Targeting glutamine synthetase with the P95L substitution lowered intracellular glutamine to levels that mimic nitrogen limitation, thereby sustaining Ntr activation and nif expression even with external ammonium. Crucially, the variant introduced cold-sensitive GS activity, which uncouples nitrogen fixation from assimilation at lower temperatures to cause ammonia excretion, while permitting coupling and growth at higher temperatures. Leveraging natural diurnal temperature ranges (30 °C day/23 °C night), engineered K. oxytoca (Ko424) alternates between daytime growth and nighttime ammonia donation, enhancing net nitrogen transfer to plants compared with constant conditions. This thermally driven oscillator avoids complex synthetic regulatory circuits, appears genetically stable, and fits environmental constraints. The results address the central goal of increasing BNF contributions to cereals by providing a controllable, environment-responsive mechanism for nitrogen release. The findings highlight genotype dependence in plant–microbe interactions (strongest response in maize 93-63) and suggest that temporal separation of nitrogenase activity (night) from higher oxygen periods may favor microaerobic conditions suitable for BNF. Together, these insights provide a practical pathway to improving associative nitrogen fixation with minimal genetic modification.

This study demonstrates that a single amino acid substitution in glutamine synthetase (GS-P95L) creates an environmentally driven, diurnal switch in diazotrophic lifestyle: ammonium-tolerant nitrogen fixation with nocturnal ammonia excretion at cooler temperatures and daytime recovery at warmer temperatures. Implemented in E. coli and particularly in the plant-associated K. oxytoca (Ko424), this strategy resulted in significant nitrogen donation and growth promotion in cereal crops under diurnal temperature cycles, supported by isotope-based evidence of N transfer. The approach offers a simple, genetically stable, and externally actuated alternative to complex synthetic circuits for enhancing associative BNF. Future work could: (1) tune GS thermal sensitivity to match diverse agroecological temperature profiles; (2) explore additional environmental or optogenetic oscillators; (3) integrate plant-controlled signaling tied to the plant circadian clock; (4) expand host range and assess broader cereal genotypes; and (5) validate performance and stability in field soils with realistic microbial competition and environmental dynamics.

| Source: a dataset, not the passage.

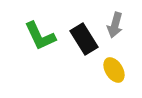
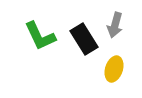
yellow ellipse: moved 1 px up; rotated 50 degrees clockwise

• Experiments were conducted under controlled hydroponic or agar co-culture conditions; performance in field soils with complex microbiomes and gradual temperature changes remains to be validated.
• Nitrogen transfer quantification has methodological constraints: 15N dilution relies on appropriate references and seed 15N accounting; direct 15N incorporation in pheophytin under sealed-bag conditions likely underestimates transfer due to compromised plant physiology and exudation.

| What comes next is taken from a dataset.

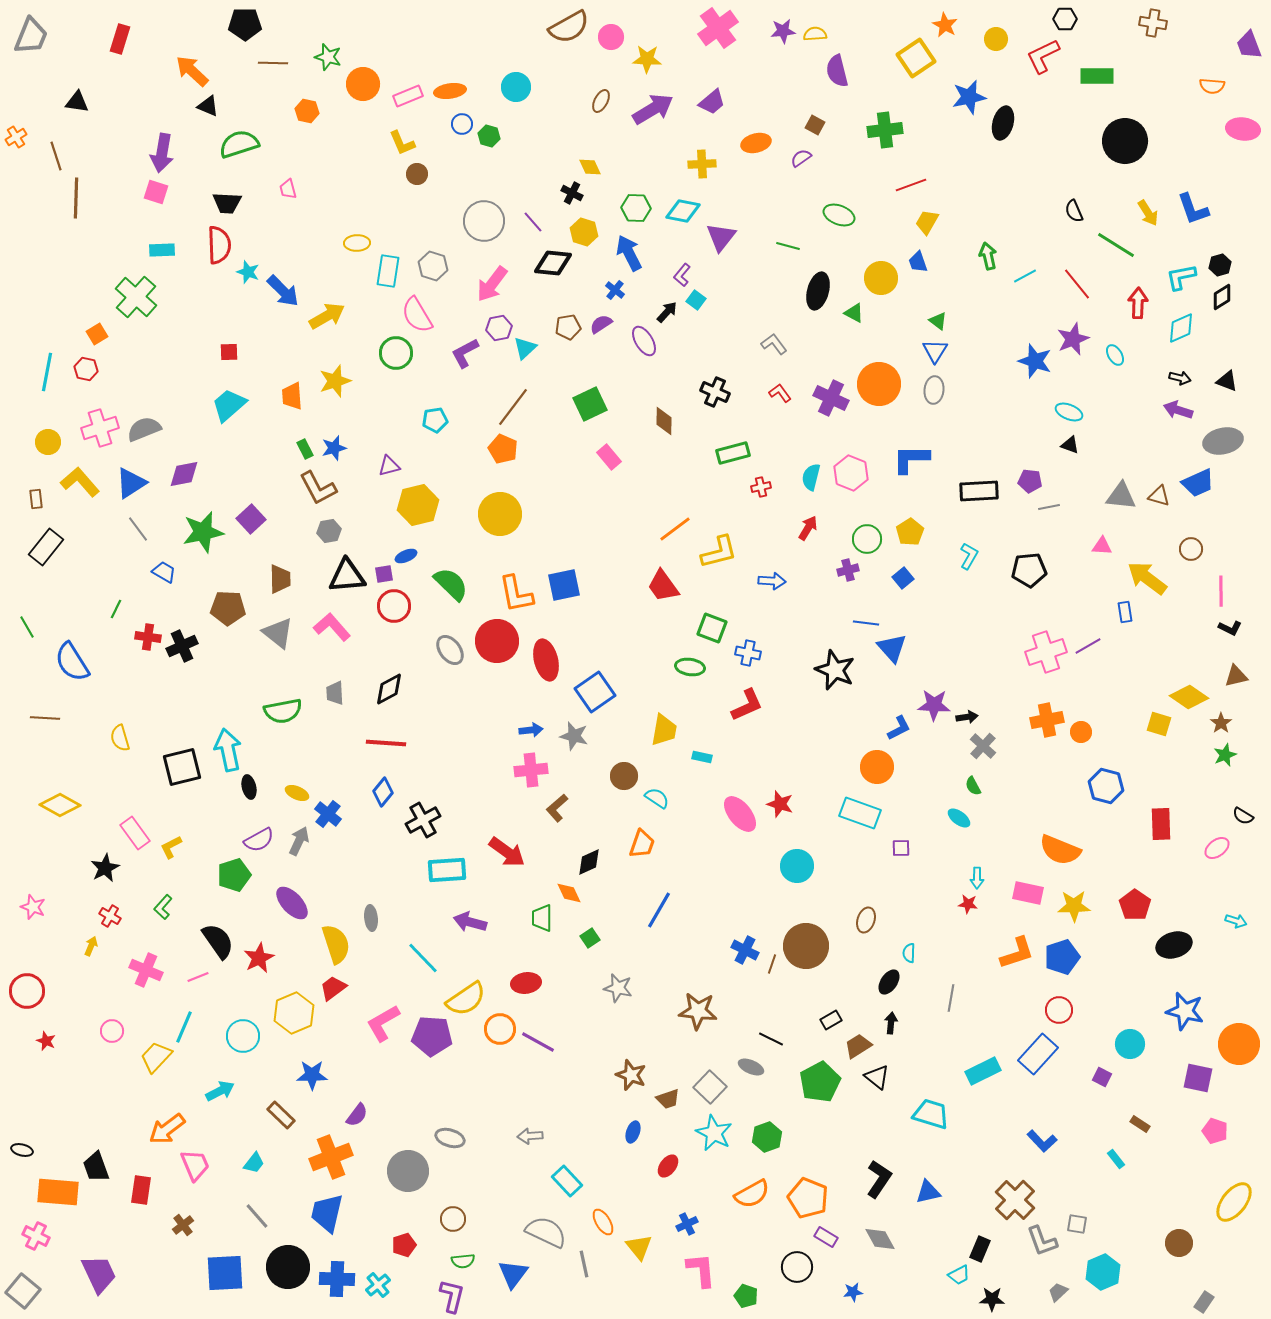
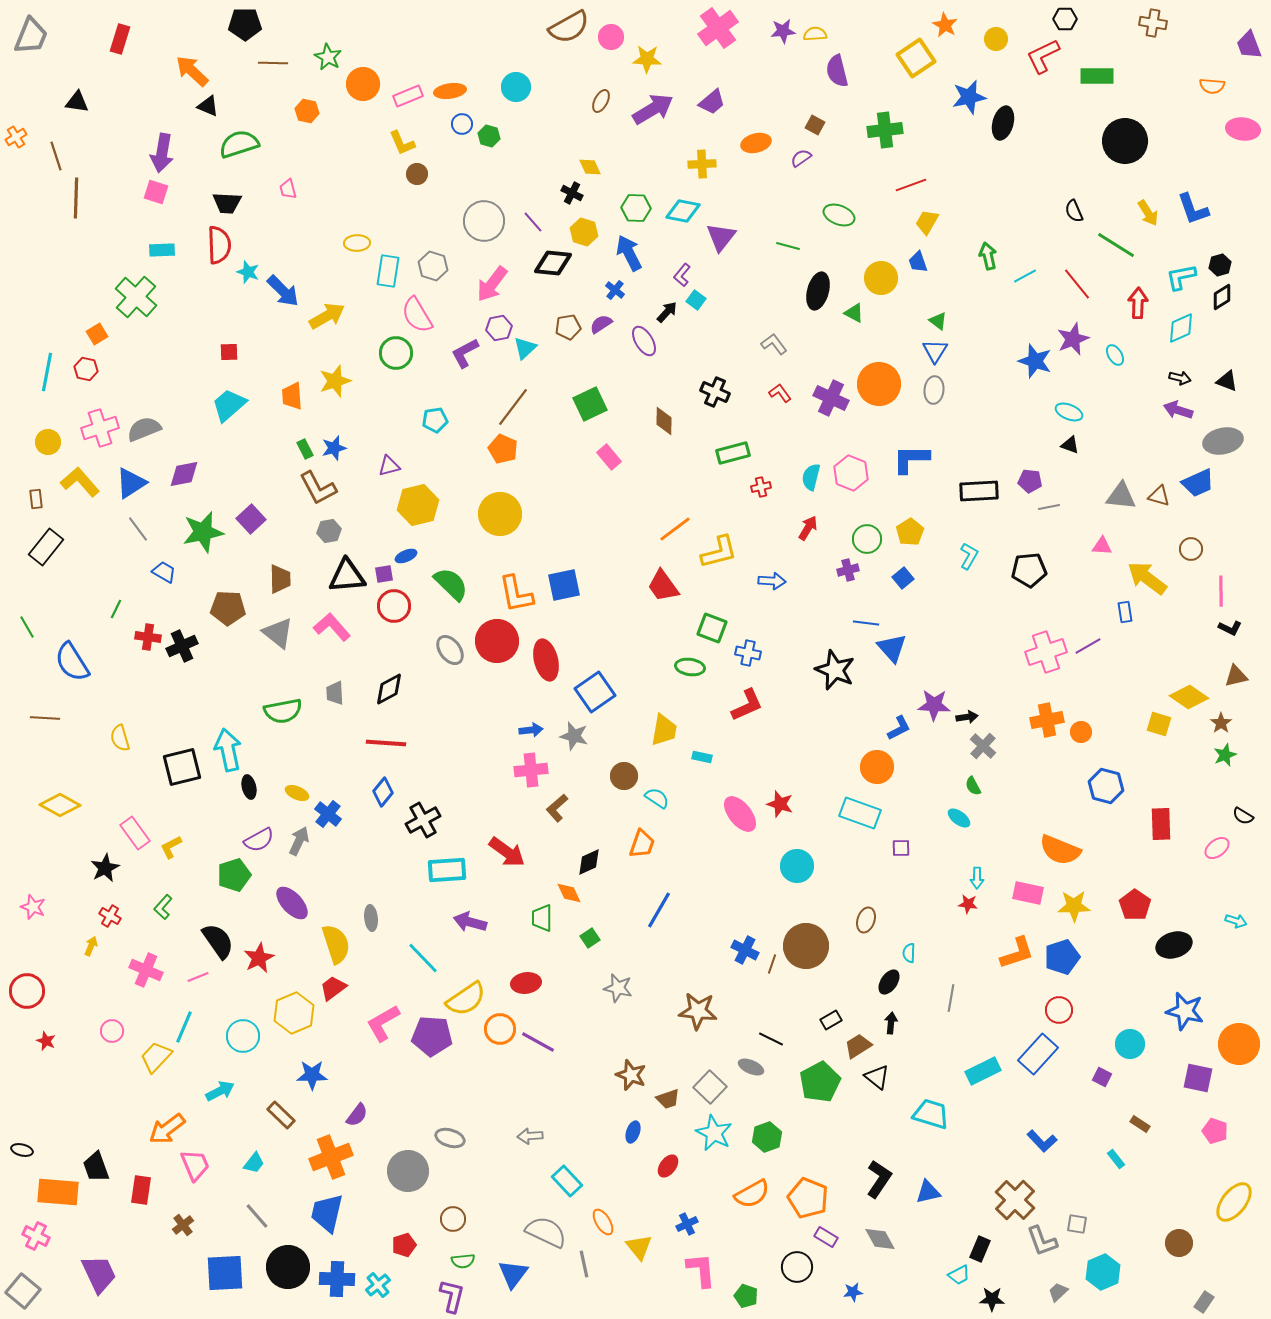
green star at (328, 57): rotated 12 degrees clockwise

• The beneficial effect was plant genotype dependent (e.g., strongest in maize 93-63); generalizability across varieties and crops requires broader testing.
• Growth penalties for the donor at low temperatures reflect severe nitrogen starvation during excretion; although diurnal recovery mitigates this, long-term ecological fitness and persistence need field assessment.
• Stability testing detected no reversion over ~40 generations, but longer-term evolutionary stability and potential for suppressor mutations in diverse environments remain open questions.
• Oxygen dynamics favorable for nitrogenase were achieved in hydroponics; consistency of microaerobic niches around roots in soils with fluctuating aeration and moisture is uncertain.